Problem creating 96 threads with 81 registers each

cbuchner1 · October 14, 2009, 8:55pm

According to what I know, G80/G92 architecture has 8192 registers. Visual profiler tells me my kernel uses 81 registers.

81*96 < 8192

Yet I get the dreaded “too many resources for launch” error when running 96 threads instead of 64. Even when limiting the registers to 72, I get the same error. I don’t understand why.

Shared memory is not an issue (using 24 bytes static shared memory only).

Grid dim is something in the order of (1000,1,1)
block dim is (96, 1, 1)

This is bizarre. I want to achieve better occupancy, but can’t have it.

tmurray · October 14, 2009, 9:02pm

Post a repro?

cbuchner1 · October 14, 2009, 9:06pm

It would be a couple hundred lines long. 4x4 matrix code… Extends on the code in “fun with complex numbers” thread.

I’ll see if I can condense it a little, but I am not too positive about that.

cbuchner1 · October 14, 2009, 9:32pm

Repro attached, I cut all the comments (except the copyright notice) and moved all code into a single .cu file.

Visual C++ project for SDK 2.2.1 included, tested with Toolkit 2.3 on Vista 32 bit. If you don’t use the project file, be sure to compile with --maxrregcount=256 to prevent it from spilling registers to local memory.

To reproduce the problem, increase STACKHEIGHT define from 64 to 96 and see it fail. Shoot me if I missed something really obvious.

part of .cubin reproduced to verify that it uses 81 registers really.

architecture {sm_10}

abiversion   {1}

modname	  {cubin}

code {

	name = _Z10testKernelP14matrixstack4_4ILi64EES1_

	lmem = 0

	smem = 24

	reg  = 81

	bar  = 0

	const {

			segname = const

			segnum  = 1

			offset  = 0

			bytes   = 12

		mem {

			0x7e800000 0x3e800000 0x00000200 

		}

	}

	bincode {

	...

	}

}

Christian

tmurray · October 14, 2009, 9:54pm

arghhhhh why do people still give me repro cases that rely on cutil…

cbuchner1 · October 14, 2009, 9:59pm

You give us an SDK to develop and test code with, we develop with it ;) It’s that simple.

tmurray · October 14, 2009, 10:01pm

the SDK is a misnomer–what we call the SDK is a bunch of code samples, cutil is not production quality software. you really should not use it. the toolkit is what people would generally consider the software development kit, and everything contained therein is production quality software. (don’t ask me why the naming works this way)

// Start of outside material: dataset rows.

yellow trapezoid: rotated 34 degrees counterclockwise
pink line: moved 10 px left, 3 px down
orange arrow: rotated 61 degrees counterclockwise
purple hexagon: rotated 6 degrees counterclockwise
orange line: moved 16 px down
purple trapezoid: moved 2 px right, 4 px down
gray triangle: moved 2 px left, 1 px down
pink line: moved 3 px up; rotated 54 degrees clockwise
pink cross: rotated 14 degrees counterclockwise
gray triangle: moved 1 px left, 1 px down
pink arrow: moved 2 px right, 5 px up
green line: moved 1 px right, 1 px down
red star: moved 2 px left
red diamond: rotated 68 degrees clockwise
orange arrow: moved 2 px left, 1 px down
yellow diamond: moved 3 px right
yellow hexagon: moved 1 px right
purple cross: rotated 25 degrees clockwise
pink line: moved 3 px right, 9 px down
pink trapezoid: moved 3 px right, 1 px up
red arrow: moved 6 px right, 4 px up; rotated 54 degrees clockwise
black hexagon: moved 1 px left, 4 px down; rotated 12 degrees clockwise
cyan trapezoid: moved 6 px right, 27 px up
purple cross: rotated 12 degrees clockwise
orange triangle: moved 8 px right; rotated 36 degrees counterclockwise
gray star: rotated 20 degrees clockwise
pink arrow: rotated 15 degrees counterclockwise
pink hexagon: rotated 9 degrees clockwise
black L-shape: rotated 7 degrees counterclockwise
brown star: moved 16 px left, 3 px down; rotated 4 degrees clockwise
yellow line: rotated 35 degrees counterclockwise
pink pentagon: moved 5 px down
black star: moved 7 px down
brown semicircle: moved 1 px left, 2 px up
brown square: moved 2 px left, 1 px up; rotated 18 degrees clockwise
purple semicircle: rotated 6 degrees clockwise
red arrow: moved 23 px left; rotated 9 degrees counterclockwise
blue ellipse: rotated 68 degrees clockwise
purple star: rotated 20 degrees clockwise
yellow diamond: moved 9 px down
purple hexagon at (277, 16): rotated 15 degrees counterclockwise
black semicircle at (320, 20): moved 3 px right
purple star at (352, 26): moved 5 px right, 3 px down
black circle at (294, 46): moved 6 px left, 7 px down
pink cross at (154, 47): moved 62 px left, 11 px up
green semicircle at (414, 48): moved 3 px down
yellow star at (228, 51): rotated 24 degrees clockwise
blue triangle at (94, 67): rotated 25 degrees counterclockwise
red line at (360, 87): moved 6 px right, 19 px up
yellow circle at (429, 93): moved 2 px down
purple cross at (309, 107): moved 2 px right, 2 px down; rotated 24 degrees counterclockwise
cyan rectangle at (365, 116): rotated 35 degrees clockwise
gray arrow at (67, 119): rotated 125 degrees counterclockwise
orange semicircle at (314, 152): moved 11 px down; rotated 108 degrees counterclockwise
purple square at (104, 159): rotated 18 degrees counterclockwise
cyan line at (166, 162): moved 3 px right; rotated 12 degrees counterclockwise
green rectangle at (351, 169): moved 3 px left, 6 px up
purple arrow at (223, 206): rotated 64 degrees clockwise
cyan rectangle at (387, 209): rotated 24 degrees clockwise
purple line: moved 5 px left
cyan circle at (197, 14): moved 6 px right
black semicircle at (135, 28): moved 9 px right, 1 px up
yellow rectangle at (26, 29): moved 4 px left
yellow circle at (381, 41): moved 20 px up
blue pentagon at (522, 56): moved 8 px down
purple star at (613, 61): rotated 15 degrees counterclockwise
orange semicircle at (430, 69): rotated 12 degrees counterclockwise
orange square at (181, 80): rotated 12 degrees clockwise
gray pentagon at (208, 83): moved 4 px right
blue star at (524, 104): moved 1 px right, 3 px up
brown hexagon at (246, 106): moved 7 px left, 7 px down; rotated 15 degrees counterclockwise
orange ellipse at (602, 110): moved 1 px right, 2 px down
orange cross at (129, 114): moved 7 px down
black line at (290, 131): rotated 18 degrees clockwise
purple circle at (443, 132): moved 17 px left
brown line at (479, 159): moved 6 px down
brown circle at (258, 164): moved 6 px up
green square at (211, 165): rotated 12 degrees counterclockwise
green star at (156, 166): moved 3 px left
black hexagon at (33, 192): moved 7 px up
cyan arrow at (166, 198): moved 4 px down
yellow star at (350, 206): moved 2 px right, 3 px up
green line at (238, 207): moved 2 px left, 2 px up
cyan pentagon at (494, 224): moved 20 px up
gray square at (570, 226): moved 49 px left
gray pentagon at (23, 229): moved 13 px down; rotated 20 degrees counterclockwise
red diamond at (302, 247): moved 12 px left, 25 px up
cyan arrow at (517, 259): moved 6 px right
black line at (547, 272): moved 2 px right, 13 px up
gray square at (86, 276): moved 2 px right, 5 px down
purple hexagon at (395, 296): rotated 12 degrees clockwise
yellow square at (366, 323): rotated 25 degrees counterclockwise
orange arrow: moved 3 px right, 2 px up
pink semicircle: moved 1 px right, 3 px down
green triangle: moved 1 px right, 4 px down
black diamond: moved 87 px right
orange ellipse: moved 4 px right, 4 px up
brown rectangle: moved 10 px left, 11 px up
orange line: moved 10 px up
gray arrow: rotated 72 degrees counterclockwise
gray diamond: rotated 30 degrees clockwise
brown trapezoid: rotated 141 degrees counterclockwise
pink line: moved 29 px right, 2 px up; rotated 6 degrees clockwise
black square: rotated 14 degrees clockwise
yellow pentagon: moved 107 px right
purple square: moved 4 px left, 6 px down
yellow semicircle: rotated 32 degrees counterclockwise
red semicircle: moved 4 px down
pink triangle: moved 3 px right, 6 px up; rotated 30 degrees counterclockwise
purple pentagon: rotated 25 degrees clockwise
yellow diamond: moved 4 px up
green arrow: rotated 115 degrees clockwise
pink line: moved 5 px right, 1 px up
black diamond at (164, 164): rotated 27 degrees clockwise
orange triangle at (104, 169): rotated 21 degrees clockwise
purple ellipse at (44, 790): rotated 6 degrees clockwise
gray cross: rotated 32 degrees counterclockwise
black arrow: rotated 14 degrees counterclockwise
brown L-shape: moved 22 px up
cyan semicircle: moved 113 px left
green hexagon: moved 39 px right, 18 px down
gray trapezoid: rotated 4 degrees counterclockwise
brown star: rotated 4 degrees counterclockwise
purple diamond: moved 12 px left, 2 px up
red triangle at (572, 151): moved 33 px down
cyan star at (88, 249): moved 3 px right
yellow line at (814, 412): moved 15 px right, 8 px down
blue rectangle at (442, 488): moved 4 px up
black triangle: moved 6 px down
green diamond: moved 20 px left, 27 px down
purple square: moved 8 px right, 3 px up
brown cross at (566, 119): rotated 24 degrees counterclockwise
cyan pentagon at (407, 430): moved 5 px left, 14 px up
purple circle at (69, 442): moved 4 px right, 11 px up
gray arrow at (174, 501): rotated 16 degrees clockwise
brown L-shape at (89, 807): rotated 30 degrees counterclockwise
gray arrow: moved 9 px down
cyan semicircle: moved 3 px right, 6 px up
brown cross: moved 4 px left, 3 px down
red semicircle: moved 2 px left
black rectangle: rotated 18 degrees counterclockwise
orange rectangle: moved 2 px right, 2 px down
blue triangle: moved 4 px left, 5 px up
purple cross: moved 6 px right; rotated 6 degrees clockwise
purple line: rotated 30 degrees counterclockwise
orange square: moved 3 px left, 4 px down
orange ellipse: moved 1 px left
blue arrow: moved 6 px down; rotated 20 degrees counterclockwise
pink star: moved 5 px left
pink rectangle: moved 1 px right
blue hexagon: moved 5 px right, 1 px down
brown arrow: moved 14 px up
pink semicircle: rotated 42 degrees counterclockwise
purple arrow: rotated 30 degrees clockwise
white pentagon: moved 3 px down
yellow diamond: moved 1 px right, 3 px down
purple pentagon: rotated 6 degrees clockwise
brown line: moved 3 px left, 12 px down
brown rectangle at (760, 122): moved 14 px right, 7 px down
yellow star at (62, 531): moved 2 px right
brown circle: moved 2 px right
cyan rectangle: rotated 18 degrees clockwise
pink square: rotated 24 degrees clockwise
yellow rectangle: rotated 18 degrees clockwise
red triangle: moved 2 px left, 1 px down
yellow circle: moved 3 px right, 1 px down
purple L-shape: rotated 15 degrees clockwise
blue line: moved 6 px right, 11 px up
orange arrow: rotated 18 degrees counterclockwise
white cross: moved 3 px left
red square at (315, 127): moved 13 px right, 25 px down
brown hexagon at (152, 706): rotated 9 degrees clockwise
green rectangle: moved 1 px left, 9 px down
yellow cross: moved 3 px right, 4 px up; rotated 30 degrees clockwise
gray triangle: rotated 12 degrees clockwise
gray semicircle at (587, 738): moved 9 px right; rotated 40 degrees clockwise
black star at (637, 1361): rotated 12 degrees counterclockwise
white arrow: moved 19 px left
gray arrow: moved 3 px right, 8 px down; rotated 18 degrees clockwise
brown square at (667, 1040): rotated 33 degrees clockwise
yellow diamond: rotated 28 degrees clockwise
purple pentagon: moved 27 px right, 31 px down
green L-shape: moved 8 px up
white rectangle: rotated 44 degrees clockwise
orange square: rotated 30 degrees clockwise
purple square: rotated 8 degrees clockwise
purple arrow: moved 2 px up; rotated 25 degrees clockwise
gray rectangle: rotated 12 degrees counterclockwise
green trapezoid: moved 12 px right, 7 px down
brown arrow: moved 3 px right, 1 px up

cbuchner1 · October 14, 2009, 10:11pm

Removed cutil dependency at special request of tmurray ;)

Reiterating how to reproduce the problem:

compile with --maxrregcount=256, .cubin will require 81 registers per thread

use #define STACKHEIGHT 96 to trigger a problem that shouldn’t be there according to expected register use.

Christian
complextest.zip (6.36 KB)

cbuchner1 · October 14, 2009, 10:13pm

Yes I know, it’s like the 11th commandment.

But I was using cutil only in test code for several matrix classes that have no dependency on cutil at all. So I feel safe ;)

plegresley · October 14, 2009, 10:55pm

The warp allocation granularity is 2 for all compute capability 1.x devices, so you actually need 10752 registers and hence the failure.

tmurray · October 14, 2009, 10:56pm

yeah, occupancy calculator gets this right (I assumed you had looked at that first and that there was a discrepancy). basically, it’s a lot more involved than just (regs per thread * threads per block) < registers.

cbuchner1 · October 14, 2009, 10:58pm

I am not friends with Microsoft Excel, in fact we have something like a hate relationship.

tmurray · October 14, 2009, 11:08pm

cudaFuncGetAttributes returns max number of threads per block, and it shouldn’t lie to you.

cbuchner1 · October 14, 2009, 11:14pm

Thanks, I will check it out.

cbuchner1 · October 15, 2009, 8:27am

Thanks for the info. I am looking into getting a compute 1.2 device (GT 220 for now).

Register pressure seems to be pretty contageous these days in the forum. Seeing multiple threads referring to such issues.

Christian